EUR/GBP's fall from 0.8671 accelerated to as low as 0.8422 last week and the strong break of 0.8497 support suggests that rebound from 0.8284 is completed. The three wave structure suggests that such rebound is merely a correction. In other words, decline from 0.8940 is not over yet. Initial bias remains on the downside this week for 0.8284/8331 support zone first. Break will target a 0.8067 low again. On the upside, above 0.8509 minor resistance will turn bias neutral and bring consolidations. But risk will remain on the downside as long as 0.8671 resistance holds.

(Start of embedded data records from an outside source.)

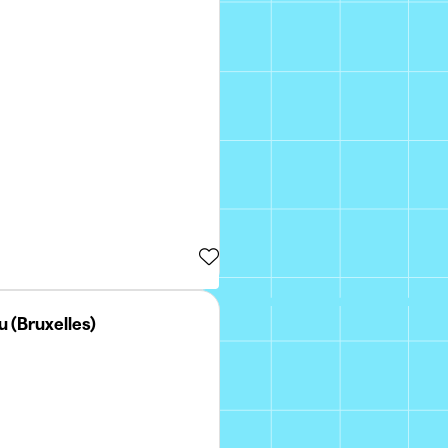
u (Bruxelles)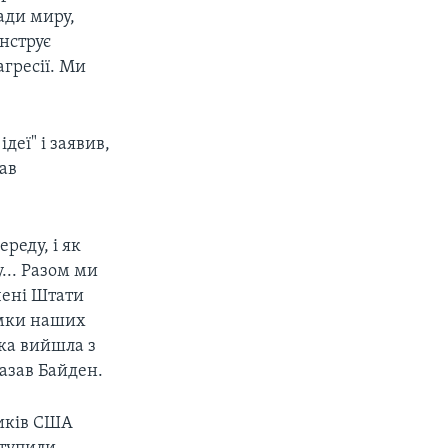
ади миру,
онструє
агресії. Ми
еї" і заявив,
кав
реду, і як
у... Разом ми
чені Штати
амки наших
яка вийшла з
казав Байден.
ників США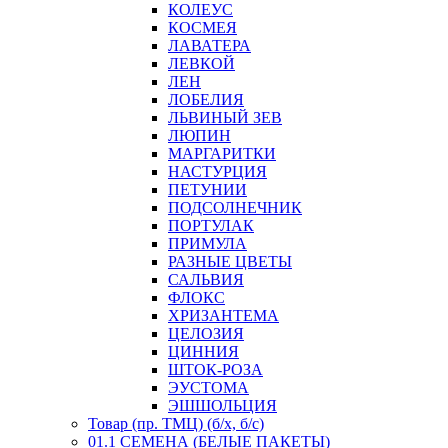
КОЛЕУС
КОСМЕЯ
ЛАВАТЕРА
ЛЕВКОЙ
ЛЕН
ЛОБЕЛИЯ
ЛЬВИНЫЙ ЗЕВ
ЛЮПИН
МАРГАРИТКИ
НАСТУРЦИЯ
ПЕТУНИИ
ПОДСОЛНЕЧНИК
ПОРТУЛАК
ПРИМУЛА
РАЗНЫЕ ЦВЕТЫ
САЛЬВИЯ
ФЛОКС
ХРИЗАНТЕМА
ЦЕЛОЗИЯ
ЦИННИЯ
ШТОК-РОЗА
ЭУСТОМА
ЭШШОЛЬЦИЯ
Товар (пр. ТМЦ) (б/х, б/с)
01.1 СЕМЕНА (БЕЛЫЕ ПАКЕТЫ)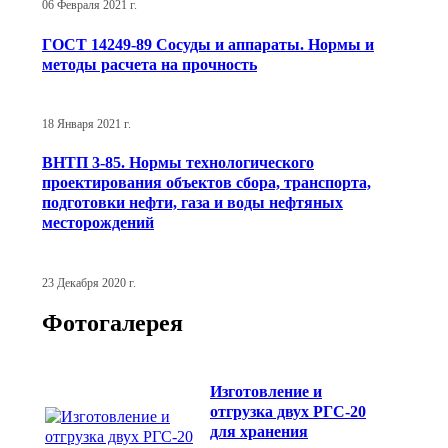
06 Февраля 2021 г.
ГОСТ 14249-89 Сосуды и аппараты. Нормы и
методы расчета на прочность
18 Января 2021 г.
ВНТП 3-85. Нормы технологического
проектирования объектов сбора, транспорта,
подготовки нефти, газа и воды нефтяных
месторождений
23 Декабря 2020 г.
Фотогалерея
Изготовление и
отгрузка двух РГС-20
для хранения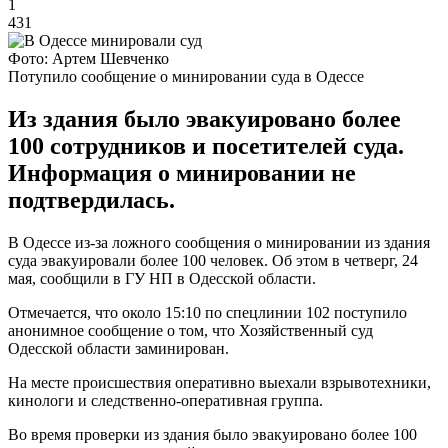
1
431
Фото: Артем Шевченко
Потупило сообщение о минировании суда в Одессе
Из здания было эвакуировано более
100 сотрудников и посетителей суда.
Информация о минировании не
подтвердилась.
В Одессе из-за ложного сообщения о минировании из здания
суда эвакуировали более 100 человек. Об этом в четверг, 24
мая, сообщили в ГУ НП в Одесской области.
Отмечается, что около 15:10 по спецлинии 102 поступило
анонимное сообщение о том, что Хозяйственный суд
Одесской области заминирован.
На месте происшествия оперативно выехали взрывотехники,
кинологи и следственно-оперативная группа.
Во время проверки из здания было эвакуировано более 100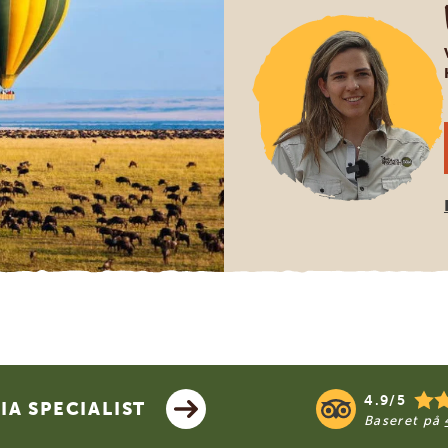
4.9/5
A SPECIALIST
Baseret på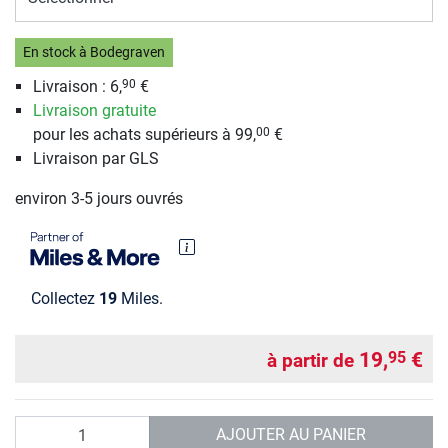
En stock à Bodegraven
Livraison : 6,
€
90
Livraison gratuite
pour les achats supérieurs à 99,
€
00
Livraison par GLS
environ 3-5 jours ouvrés
Collectez
19
Miles.
19,
€
95
à partir de
Quantité
AJOUTER AU PANIER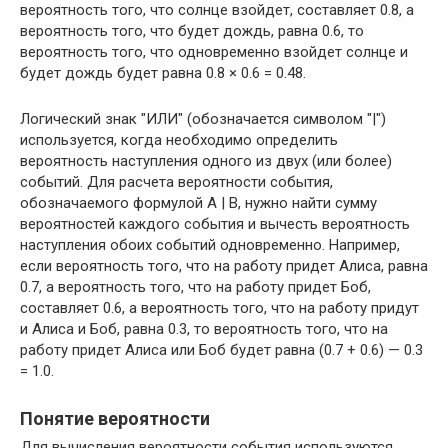
вероятность того, что солнце взойдет, составляет 0.8, а
вероятность того, что будет дождь, равна 0.6, то
вероятность того, что одновременно взойдет солнце и
будет дождь будет равна 0.8 × 0.6 = 0.48.
Логический знак "ИЛИ" (обозначается символом "|")
используется, когда необходимо определить
вероятность наступления одного из двух (или более)
событий. Для расчета вероятности события,
обозначаемого формулой А | В, нужно найти сумму
вероятностей каждого события и вычесть вероятность
наступления обоих событий одновременно. Например,
если вероятность того, что на работу придет Алиса, равна
0.7, а вероятность того, что на работу придет Боб,
составляет 0.6, а вероятность того, что на работу придут
и Алиса и Боб, равна 0.3, то вероятность того, что на
работу придет Алиса или Боб будет равна (0.7 + 0.6) — 0.3
= 1.0.
Понятие вероятности
Для вычисления вероятности события используются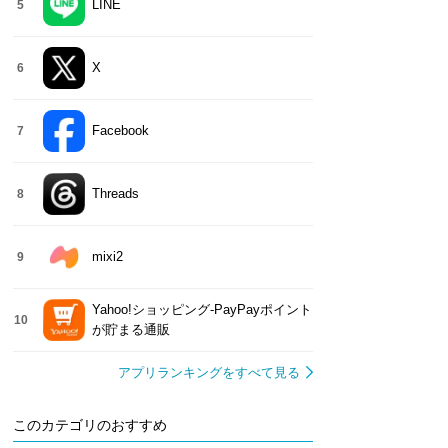
LINE
5
X
6
Facebook
7
Threads
8
mixi2
9
Yahoo!ショッピング-PayPayポイント
10
が貯まる通販
アプリランキングをすべて見る
このカテゴリのおすすめ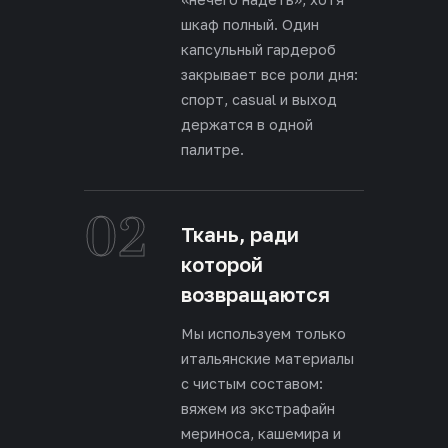
шкаф полный. Один
капсульный гардероб
закрывает все роли дня:
спорт, casual и выход
держатся в одной
палитре.
02
Ткань, ради
которой
возвращаются
Мы используем только
итальянские материалы
с чистым составом:
вяжем из экстрафайн
мериноса, кашемира и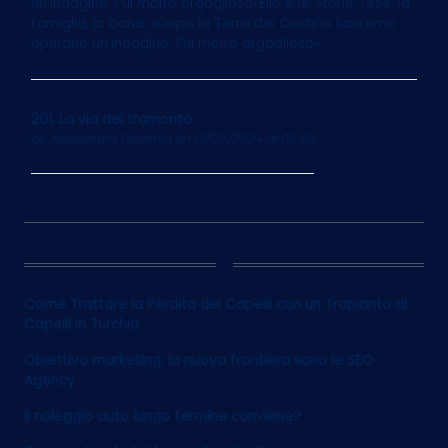
un'indagine. Fui molto orgoglioso»Elio e le Storie Tese, la
famiglia, la band. «Dopo la Terra dei Cachi a Sanremo
aprirono un'indagine. Fui molto orgoglioso»
201. La via del tramonto
by
Alessandro Davenia
on 13/05/2024 at 06:03
12
Come Trattare la Perdita dei Capelli con un Trapianto di
Capelli in Turchia
Obiettivo marketing: la nuova frontiera sono le SEO
Agency
Il noleggio auto lungo termine conviene?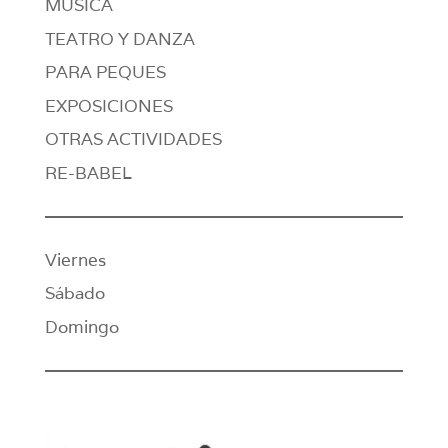
MÚSICA
TEATRO Y DANZA
PARA PEQUES
EXPOSICIONES
OTRAS ACTIVIDADES
RE-BABEL
Viernes
Sábado
Domingo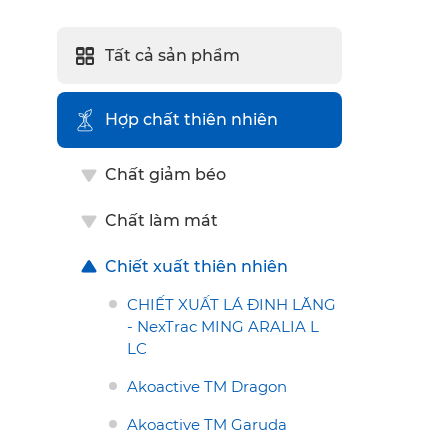
Tất cả sản phẩm
Hợp chất thiên nhiên
Chất giảm béo
Chất làm mát
Chiết xuất thiên nhiên
CHIẾT XUẤT LÁ ĐINH LĂNG
- NexTrac MING ARALIA L
LC
Akoactive TM Dragon
Akoactive TM Garuda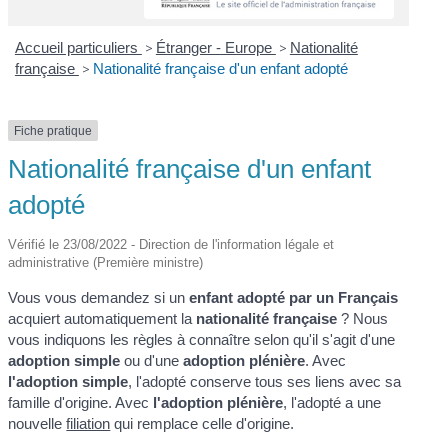
Accueil particuliers
>
Étranger - Europe
>
Nationalité
française
>
Nationalité française d'un enfant adopté
Fiche pratique
Nationalité française d'un enfant
adopté
Vérifié le 23/08/2022 - Direction de l'information légale et
administrative (Première ministre)
Vous vous demandez si un
enfant adopté par un Français
acquiert automatiquement la
nationalité française
? Nous
vous indiquons les règles à connaître selon qu'il s'agit d'une
adoption simple
ou d'une
adoption plénière
. Avec
l'adoption simple
, l'adopté conserve tous ses liens avec sa
famille d'origine. Avec
l'adoption plénière
, l'adopté a une
nouvelle
filiation
qui remplace celle d'origine.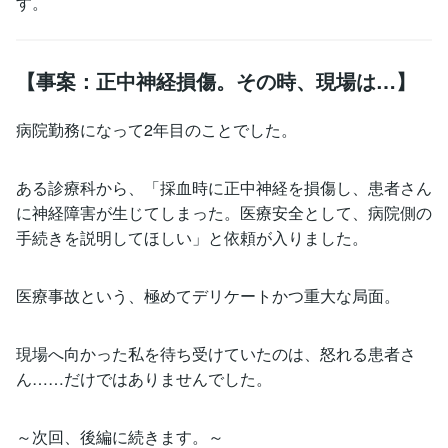
す。
【事案：正中神経損傷。その時、現場は…】
病院勤務になって2年目のことでした。
ある診療科から、「採血時に正中神経を損傷し、患者さん
に神経障害が生じてしまった。医療安全として、病院側の
手続きを説明してほしい」と依頼が入りました。
医療事故という、極めてデリケートかつ重大な局面。
現場へ向かった私を待ち受けていたのは、怒れる患者さ
ん……だけではありませんでした。
～次回、後編に続きます。～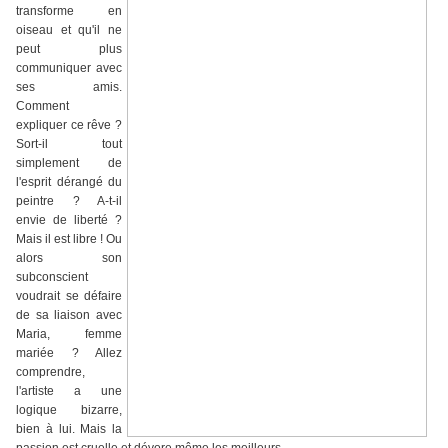
transforme en
oiseau et qu'il ne
peut plus
communiquer avec
ses amis.
Comment
expliquer ce rêve ?
Sort-il tout
simplement de
l'esprit dérangé du
peintre ? A-t-il
envie de liberté ?
Mais il est libre ! Ou
alors son
subconscient
voudrait se défaire
de sa liaison avec
Maria, femme
mariée ? Allez
comprendre,
l'artiste a une
logique bizarre,
bien à lui. Mais la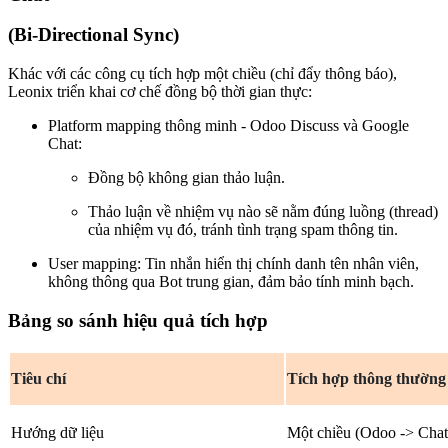
(Bi-Directional Sync)
Khác với các công cụ tích hợp một chiều (chỉ đẩy thông báo),
Leonix triển khai cơ chế đồng bộ thời gian thực:
Platform mapping thông minh - Odoo Discuss và Google
Chat:
Đồng bộ không gian thảo luận.
Thảo luận về nhiệm vụ nào sẽ nằm đúng luồng (thread)
của nhiệm vụ đó, tránh tình trạng spam thông tin.
User mapping: Tin nhắn hiển thị chính danh tên nhân viên,
không thông qua Bot trung gian, đảm bảo tính minh bạch.
Bảng so sánh hiệu quả tích hợp
Tiêu chí
Tích hợp thông thường
Hướng dữ liệu
Một chiều (Odoo -> Chat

In the bigger picture, current development revives that case that rebound from 0.8067 has finished with three waves up to 0.8940 after hitting medium term trend line resistance. The development indicates that whole fall from 2008 high of 0.9799, which is treated a correction to the larger up trend, is not finished yet. Another low below 0.8067 could be seen ahead. Nevertheless, we'd continue to look for reversal signal inside 0.7693/8186 support zone.
In the long term picture, long term up trend from 2000 low of 0.5680 shouldn't be over yet and the choppy fall from 2008 high of 0.9799 should be a correction only. We'd expect such correction to be contained by 0.7963/0.8186 support zone and bring up trend resumption. Rise from 0.5680 is still expected to extend beyond 0.9799 high eventually.